Work task:
What is needed is a verbatim copy of each record below.

Records from a collection
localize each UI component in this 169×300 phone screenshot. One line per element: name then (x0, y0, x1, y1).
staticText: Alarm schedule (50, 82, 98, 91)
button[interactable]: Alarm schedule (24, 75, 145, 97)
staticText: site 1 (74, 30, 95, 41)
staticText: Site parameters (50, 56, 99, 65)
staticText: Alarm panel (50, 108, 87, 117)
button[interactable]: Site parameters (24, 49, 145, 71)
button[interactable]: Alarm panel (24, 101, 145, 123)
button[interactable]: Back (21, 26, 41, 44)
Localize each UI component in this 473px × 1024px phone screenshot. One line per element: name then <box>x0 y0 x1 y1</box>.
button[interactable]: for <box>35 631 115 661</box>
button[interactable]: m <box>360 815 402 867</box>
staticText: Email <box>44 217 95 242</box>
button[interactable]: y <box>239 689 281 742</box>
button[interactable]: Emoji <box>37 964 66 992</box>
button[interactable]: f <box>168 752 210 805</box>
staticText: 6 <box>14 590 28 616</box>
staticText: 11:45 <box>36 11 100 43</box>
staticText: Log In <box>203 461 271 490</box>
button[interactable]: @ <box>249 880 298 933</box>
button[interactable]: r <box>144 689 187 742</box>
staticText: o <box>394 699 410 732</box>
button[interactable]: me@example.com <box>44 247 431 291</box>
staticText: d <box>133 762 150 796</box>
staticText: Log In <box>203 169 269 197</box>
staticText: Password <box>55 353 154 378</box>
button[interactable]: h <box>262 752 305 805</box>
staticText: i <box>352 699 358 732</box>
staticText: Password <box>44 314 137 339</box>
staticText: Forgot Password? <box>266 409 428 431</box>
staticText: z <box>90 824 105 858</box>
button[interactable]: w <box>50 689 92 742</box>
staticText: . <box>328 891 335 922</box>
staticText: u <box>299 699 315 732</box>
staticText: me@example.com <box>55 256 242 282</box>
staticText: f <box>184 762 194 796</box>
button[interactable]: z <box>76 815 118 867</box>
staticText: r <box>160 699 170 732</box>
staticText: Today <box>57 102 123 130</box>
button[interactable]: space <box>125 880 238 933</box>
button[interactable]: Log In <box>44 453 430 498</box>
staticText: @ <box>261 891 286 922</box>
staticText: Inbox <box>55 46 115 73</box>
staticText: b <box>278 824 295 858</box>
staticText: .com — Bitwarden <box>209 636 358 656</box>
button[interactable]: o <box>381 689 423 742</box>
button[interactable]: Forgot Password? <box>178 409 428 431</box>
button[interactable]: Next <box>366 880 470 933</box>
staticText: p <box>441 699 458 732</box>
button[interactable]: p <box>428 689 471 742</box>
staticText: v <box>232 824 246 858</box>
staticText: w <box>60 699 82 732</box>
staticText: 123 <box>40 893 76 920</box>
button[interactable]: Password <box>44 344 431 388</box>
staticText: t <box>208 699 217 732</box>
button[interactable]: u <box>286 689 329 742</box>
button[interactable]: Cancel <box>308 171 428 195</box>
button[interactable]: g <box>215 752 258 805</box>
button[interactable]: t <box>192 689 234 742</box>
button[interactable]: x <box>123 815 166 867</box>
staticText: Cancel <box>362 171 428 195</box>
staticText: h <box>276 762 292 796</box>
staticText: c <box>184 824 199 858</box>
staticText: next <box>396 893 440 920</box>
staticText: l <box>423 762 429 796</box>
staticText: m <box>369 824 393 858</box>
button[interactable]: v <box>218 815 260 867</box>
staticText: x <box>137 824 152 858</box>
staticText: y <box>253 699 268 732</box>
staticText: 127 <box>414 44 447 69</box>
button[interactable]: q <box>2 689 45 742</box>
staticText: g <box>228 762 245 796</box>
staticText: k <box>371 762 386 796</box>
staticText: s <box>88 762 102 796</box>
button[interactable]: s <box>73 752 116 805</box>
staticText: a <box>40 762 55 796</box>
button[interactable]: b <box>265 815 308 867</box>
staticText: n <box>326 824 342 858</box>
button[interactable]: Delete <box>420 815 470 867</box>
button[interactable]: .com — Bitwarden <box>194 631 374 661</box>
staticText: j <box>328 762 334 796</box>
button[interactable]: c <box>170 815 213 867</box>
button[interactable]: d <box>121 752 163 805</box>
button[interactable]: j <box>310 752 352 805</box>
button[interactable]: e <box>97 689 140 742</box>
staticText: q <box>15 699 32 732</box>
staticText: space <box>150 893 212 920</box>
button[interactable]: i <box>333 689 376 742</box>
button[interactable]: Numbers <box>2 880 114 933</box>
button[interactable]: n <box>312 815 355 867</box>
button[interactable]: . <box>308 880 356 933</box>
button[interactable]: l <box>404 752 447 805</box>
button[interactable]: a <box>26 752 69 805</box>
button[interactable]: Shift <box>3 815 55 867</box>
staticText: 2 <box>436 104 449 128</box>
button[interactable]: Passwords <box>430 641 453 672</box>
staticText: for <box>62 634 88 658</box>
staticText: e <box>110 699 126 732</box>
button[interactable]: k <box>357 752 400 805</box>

Response to this exercise:
localize each UI component in this 169×300 phone screenshot. One line per element: name then (x0, y0, x1, y1).
staticText: Alarm schedule (50, 82, 98, 91)
button[interactable]: Alarm schedule (24, 75, 145, 97)
staticText: site 1 (74, 30, 95, 41)
staticText: Site parameters (50, 56, 99, 65)
staticText: Alarm panel (50, 108, 87, 117)
button[interactable]: Site parameters (24, 49, 145, 71)
button[interactable]: Alarm panel (24, 101, 145, 123)
button[interactable]: Back (21, 26, 41, 44)
Localize each UI component in this 473px × 1024px phone screenshot. One line per element: name then <box>x0 y0 x1 y1</box>.
button[interactable]: for <box>35 631 115 661</box>
button[interactable]: m <box>360 815 402 867</box>
staticText: Email <box>44 217 95 242</box>
button[interactable]: y <box>239 689 281 742</box>
button[interactable]: Emoji <box>37 964 66 992</box>
button[interactable]: f <box>168 752 210 805</box>
staticText: 6 <box>14 590 28 616</box>
staticText: 11:45 <box>36 11 100 43</box>
staticText: Log In <box>203 461 271 490</box>
button[interactable]: @ <box>249 880 298 933</box>
button[interactable]: r <box>144 689 187 742</box>
staticText: o <box>394 699 410 732</box>
button[interactable]: me@example.com <box>44 247 431 291</box>
staticText: d <box>133 762 150 796</box>
staticText: Log In <box>203 169 269 197</box>
staticText: Password <box>55 353 154 378</box>
button[interactable]: h <box>262 752 305 805</box>
staticText: i <box>352 699 358 732</box>
staticText: Password <box>44 314 137 339</box>
staticText: Forgot Password? <box>266 409 428 431</box>
staticText: z <box>90 824 105 858</box>
button[interactable]: w <box>50 689 92 742</box>
staticText: . <box>328 891 335 922</box>
staticText: u <box>299 699 315 732</box>
staticText: me@example.com <box>55 256 242 282</box>
staticText: f <box>184 762 194 796</box>
button[interactable]: z <box>76 815 118 867</box>
staticText: r <box>160 699 170 732</box>
staticText: Today <box>57 102 123 130</box>
button[interactable]: space <box>125 880 238 933</box>
button[interactable]: Log In <box>44 453 430 498</box>
staticText: @ <box>261 891 286 922</box>
staticText: Inbox <box>55 46 115 73</box>
staticText: b <box>278 824 295 858</box>
staticText: .com — Bitwarden <box>209 636 358 656</box>
button[interactable]: o <box>381 689 423 742</box>
button[interactable]: Forgot Password? <box>178 409 428 431</box>
button[interactable]: Next <box>366 880 470 933</box>
staticText: p <box>441 699 458 732</box>
button[interactable]: p <box>428 689 471 742</box>
staticText: v <box>232 824 246 858</box>
staticText: w <box>60 699 82 732</box>
staticText: 123 <box>40 893 76 920</box>
button[interactable]: Password <box>44 344 431 388</box>
staticText: t <box>208 699 217 732</box>
button[interactable]: u <box>286 689 329 742</box>
button[interactable]: Cancel <box>308 171 428 195</box>
button[interactable]: g <box>215 752 258 805</box>
button[interactable]: t <box>192 689 234 742</box>
button[interactable]: x <box>123 815 166 867</box>
staticText: Cancel <box>362 171 428 195</box>
staticText: h <box>276 762 292 796</box>
staticText: c <box>184 824 199 858</box>
staticText: next <box>396 893 440 920</box>
staticText: l <box>423 762 429 796</box>
staticText: m <box>369 824 393 858</box>
button[interactable]: v <box>218 815 260 867</box>
staticText: x <box>137 824 152 858</box>
staticText: y <box>253 699 268 732</box>
staticText: 127 <box>414 44 447 69</box>
button[interactable]: q <box>2 689 45 742</box>
staticText: g <box>228 762 245 796</box>
staticText: k <box>371 762 386 796</box>
staticText: s <box>88 762 102 796</box>
button[interactable]: s <box>73 752 116 805</box>
staticText: a <box>40 762 55 796</box>
button[interactable]: b <box>265 815 308 867</box>
staticText: n <box>326 824 342 858</box>
button[interactable]: Delete <box>420 815 470 867</box>
button[interactable]: .com — Bitwarden <box>194 631 374 661</box>
staticText: j <box>328 762 334 796</box>
button[interactable]: c <box>170 815 213 867</box>
button[interactable]: d <box>121 752 163 805</box>
button[interactable]: j <box>310 752 352 805</box>
button[interactable]: e <box>97 689 140 742</box>
staticText: q <box>15 699 32 732</box>
staticText: space <box>150 893 212 920</box>
button[interactable]: i <box>333 689 376 742</box>
button[interactable]: Numbers <box>2 880 114 933</box>
button[interactable]: n <box>312 815 355 867</box>
button[interactable]: . <box>308 880 356 933</box>
button[interactable]: l <box>404 752 447 805</box>
button[interactable]: a <box>26 752 69 805</box>
button[interactable]: Shift <box>3 815 55 867</box>
staticText: 2 <box>436 104 449 128</box>
button[interactable]: Passwords <box>430 641 453 672</box>
staticText: for <box>62 634 88 658</box>
staticText: e <box>110 699 126 732</box>
button[interactable]: k <box>357 752 400 805</box>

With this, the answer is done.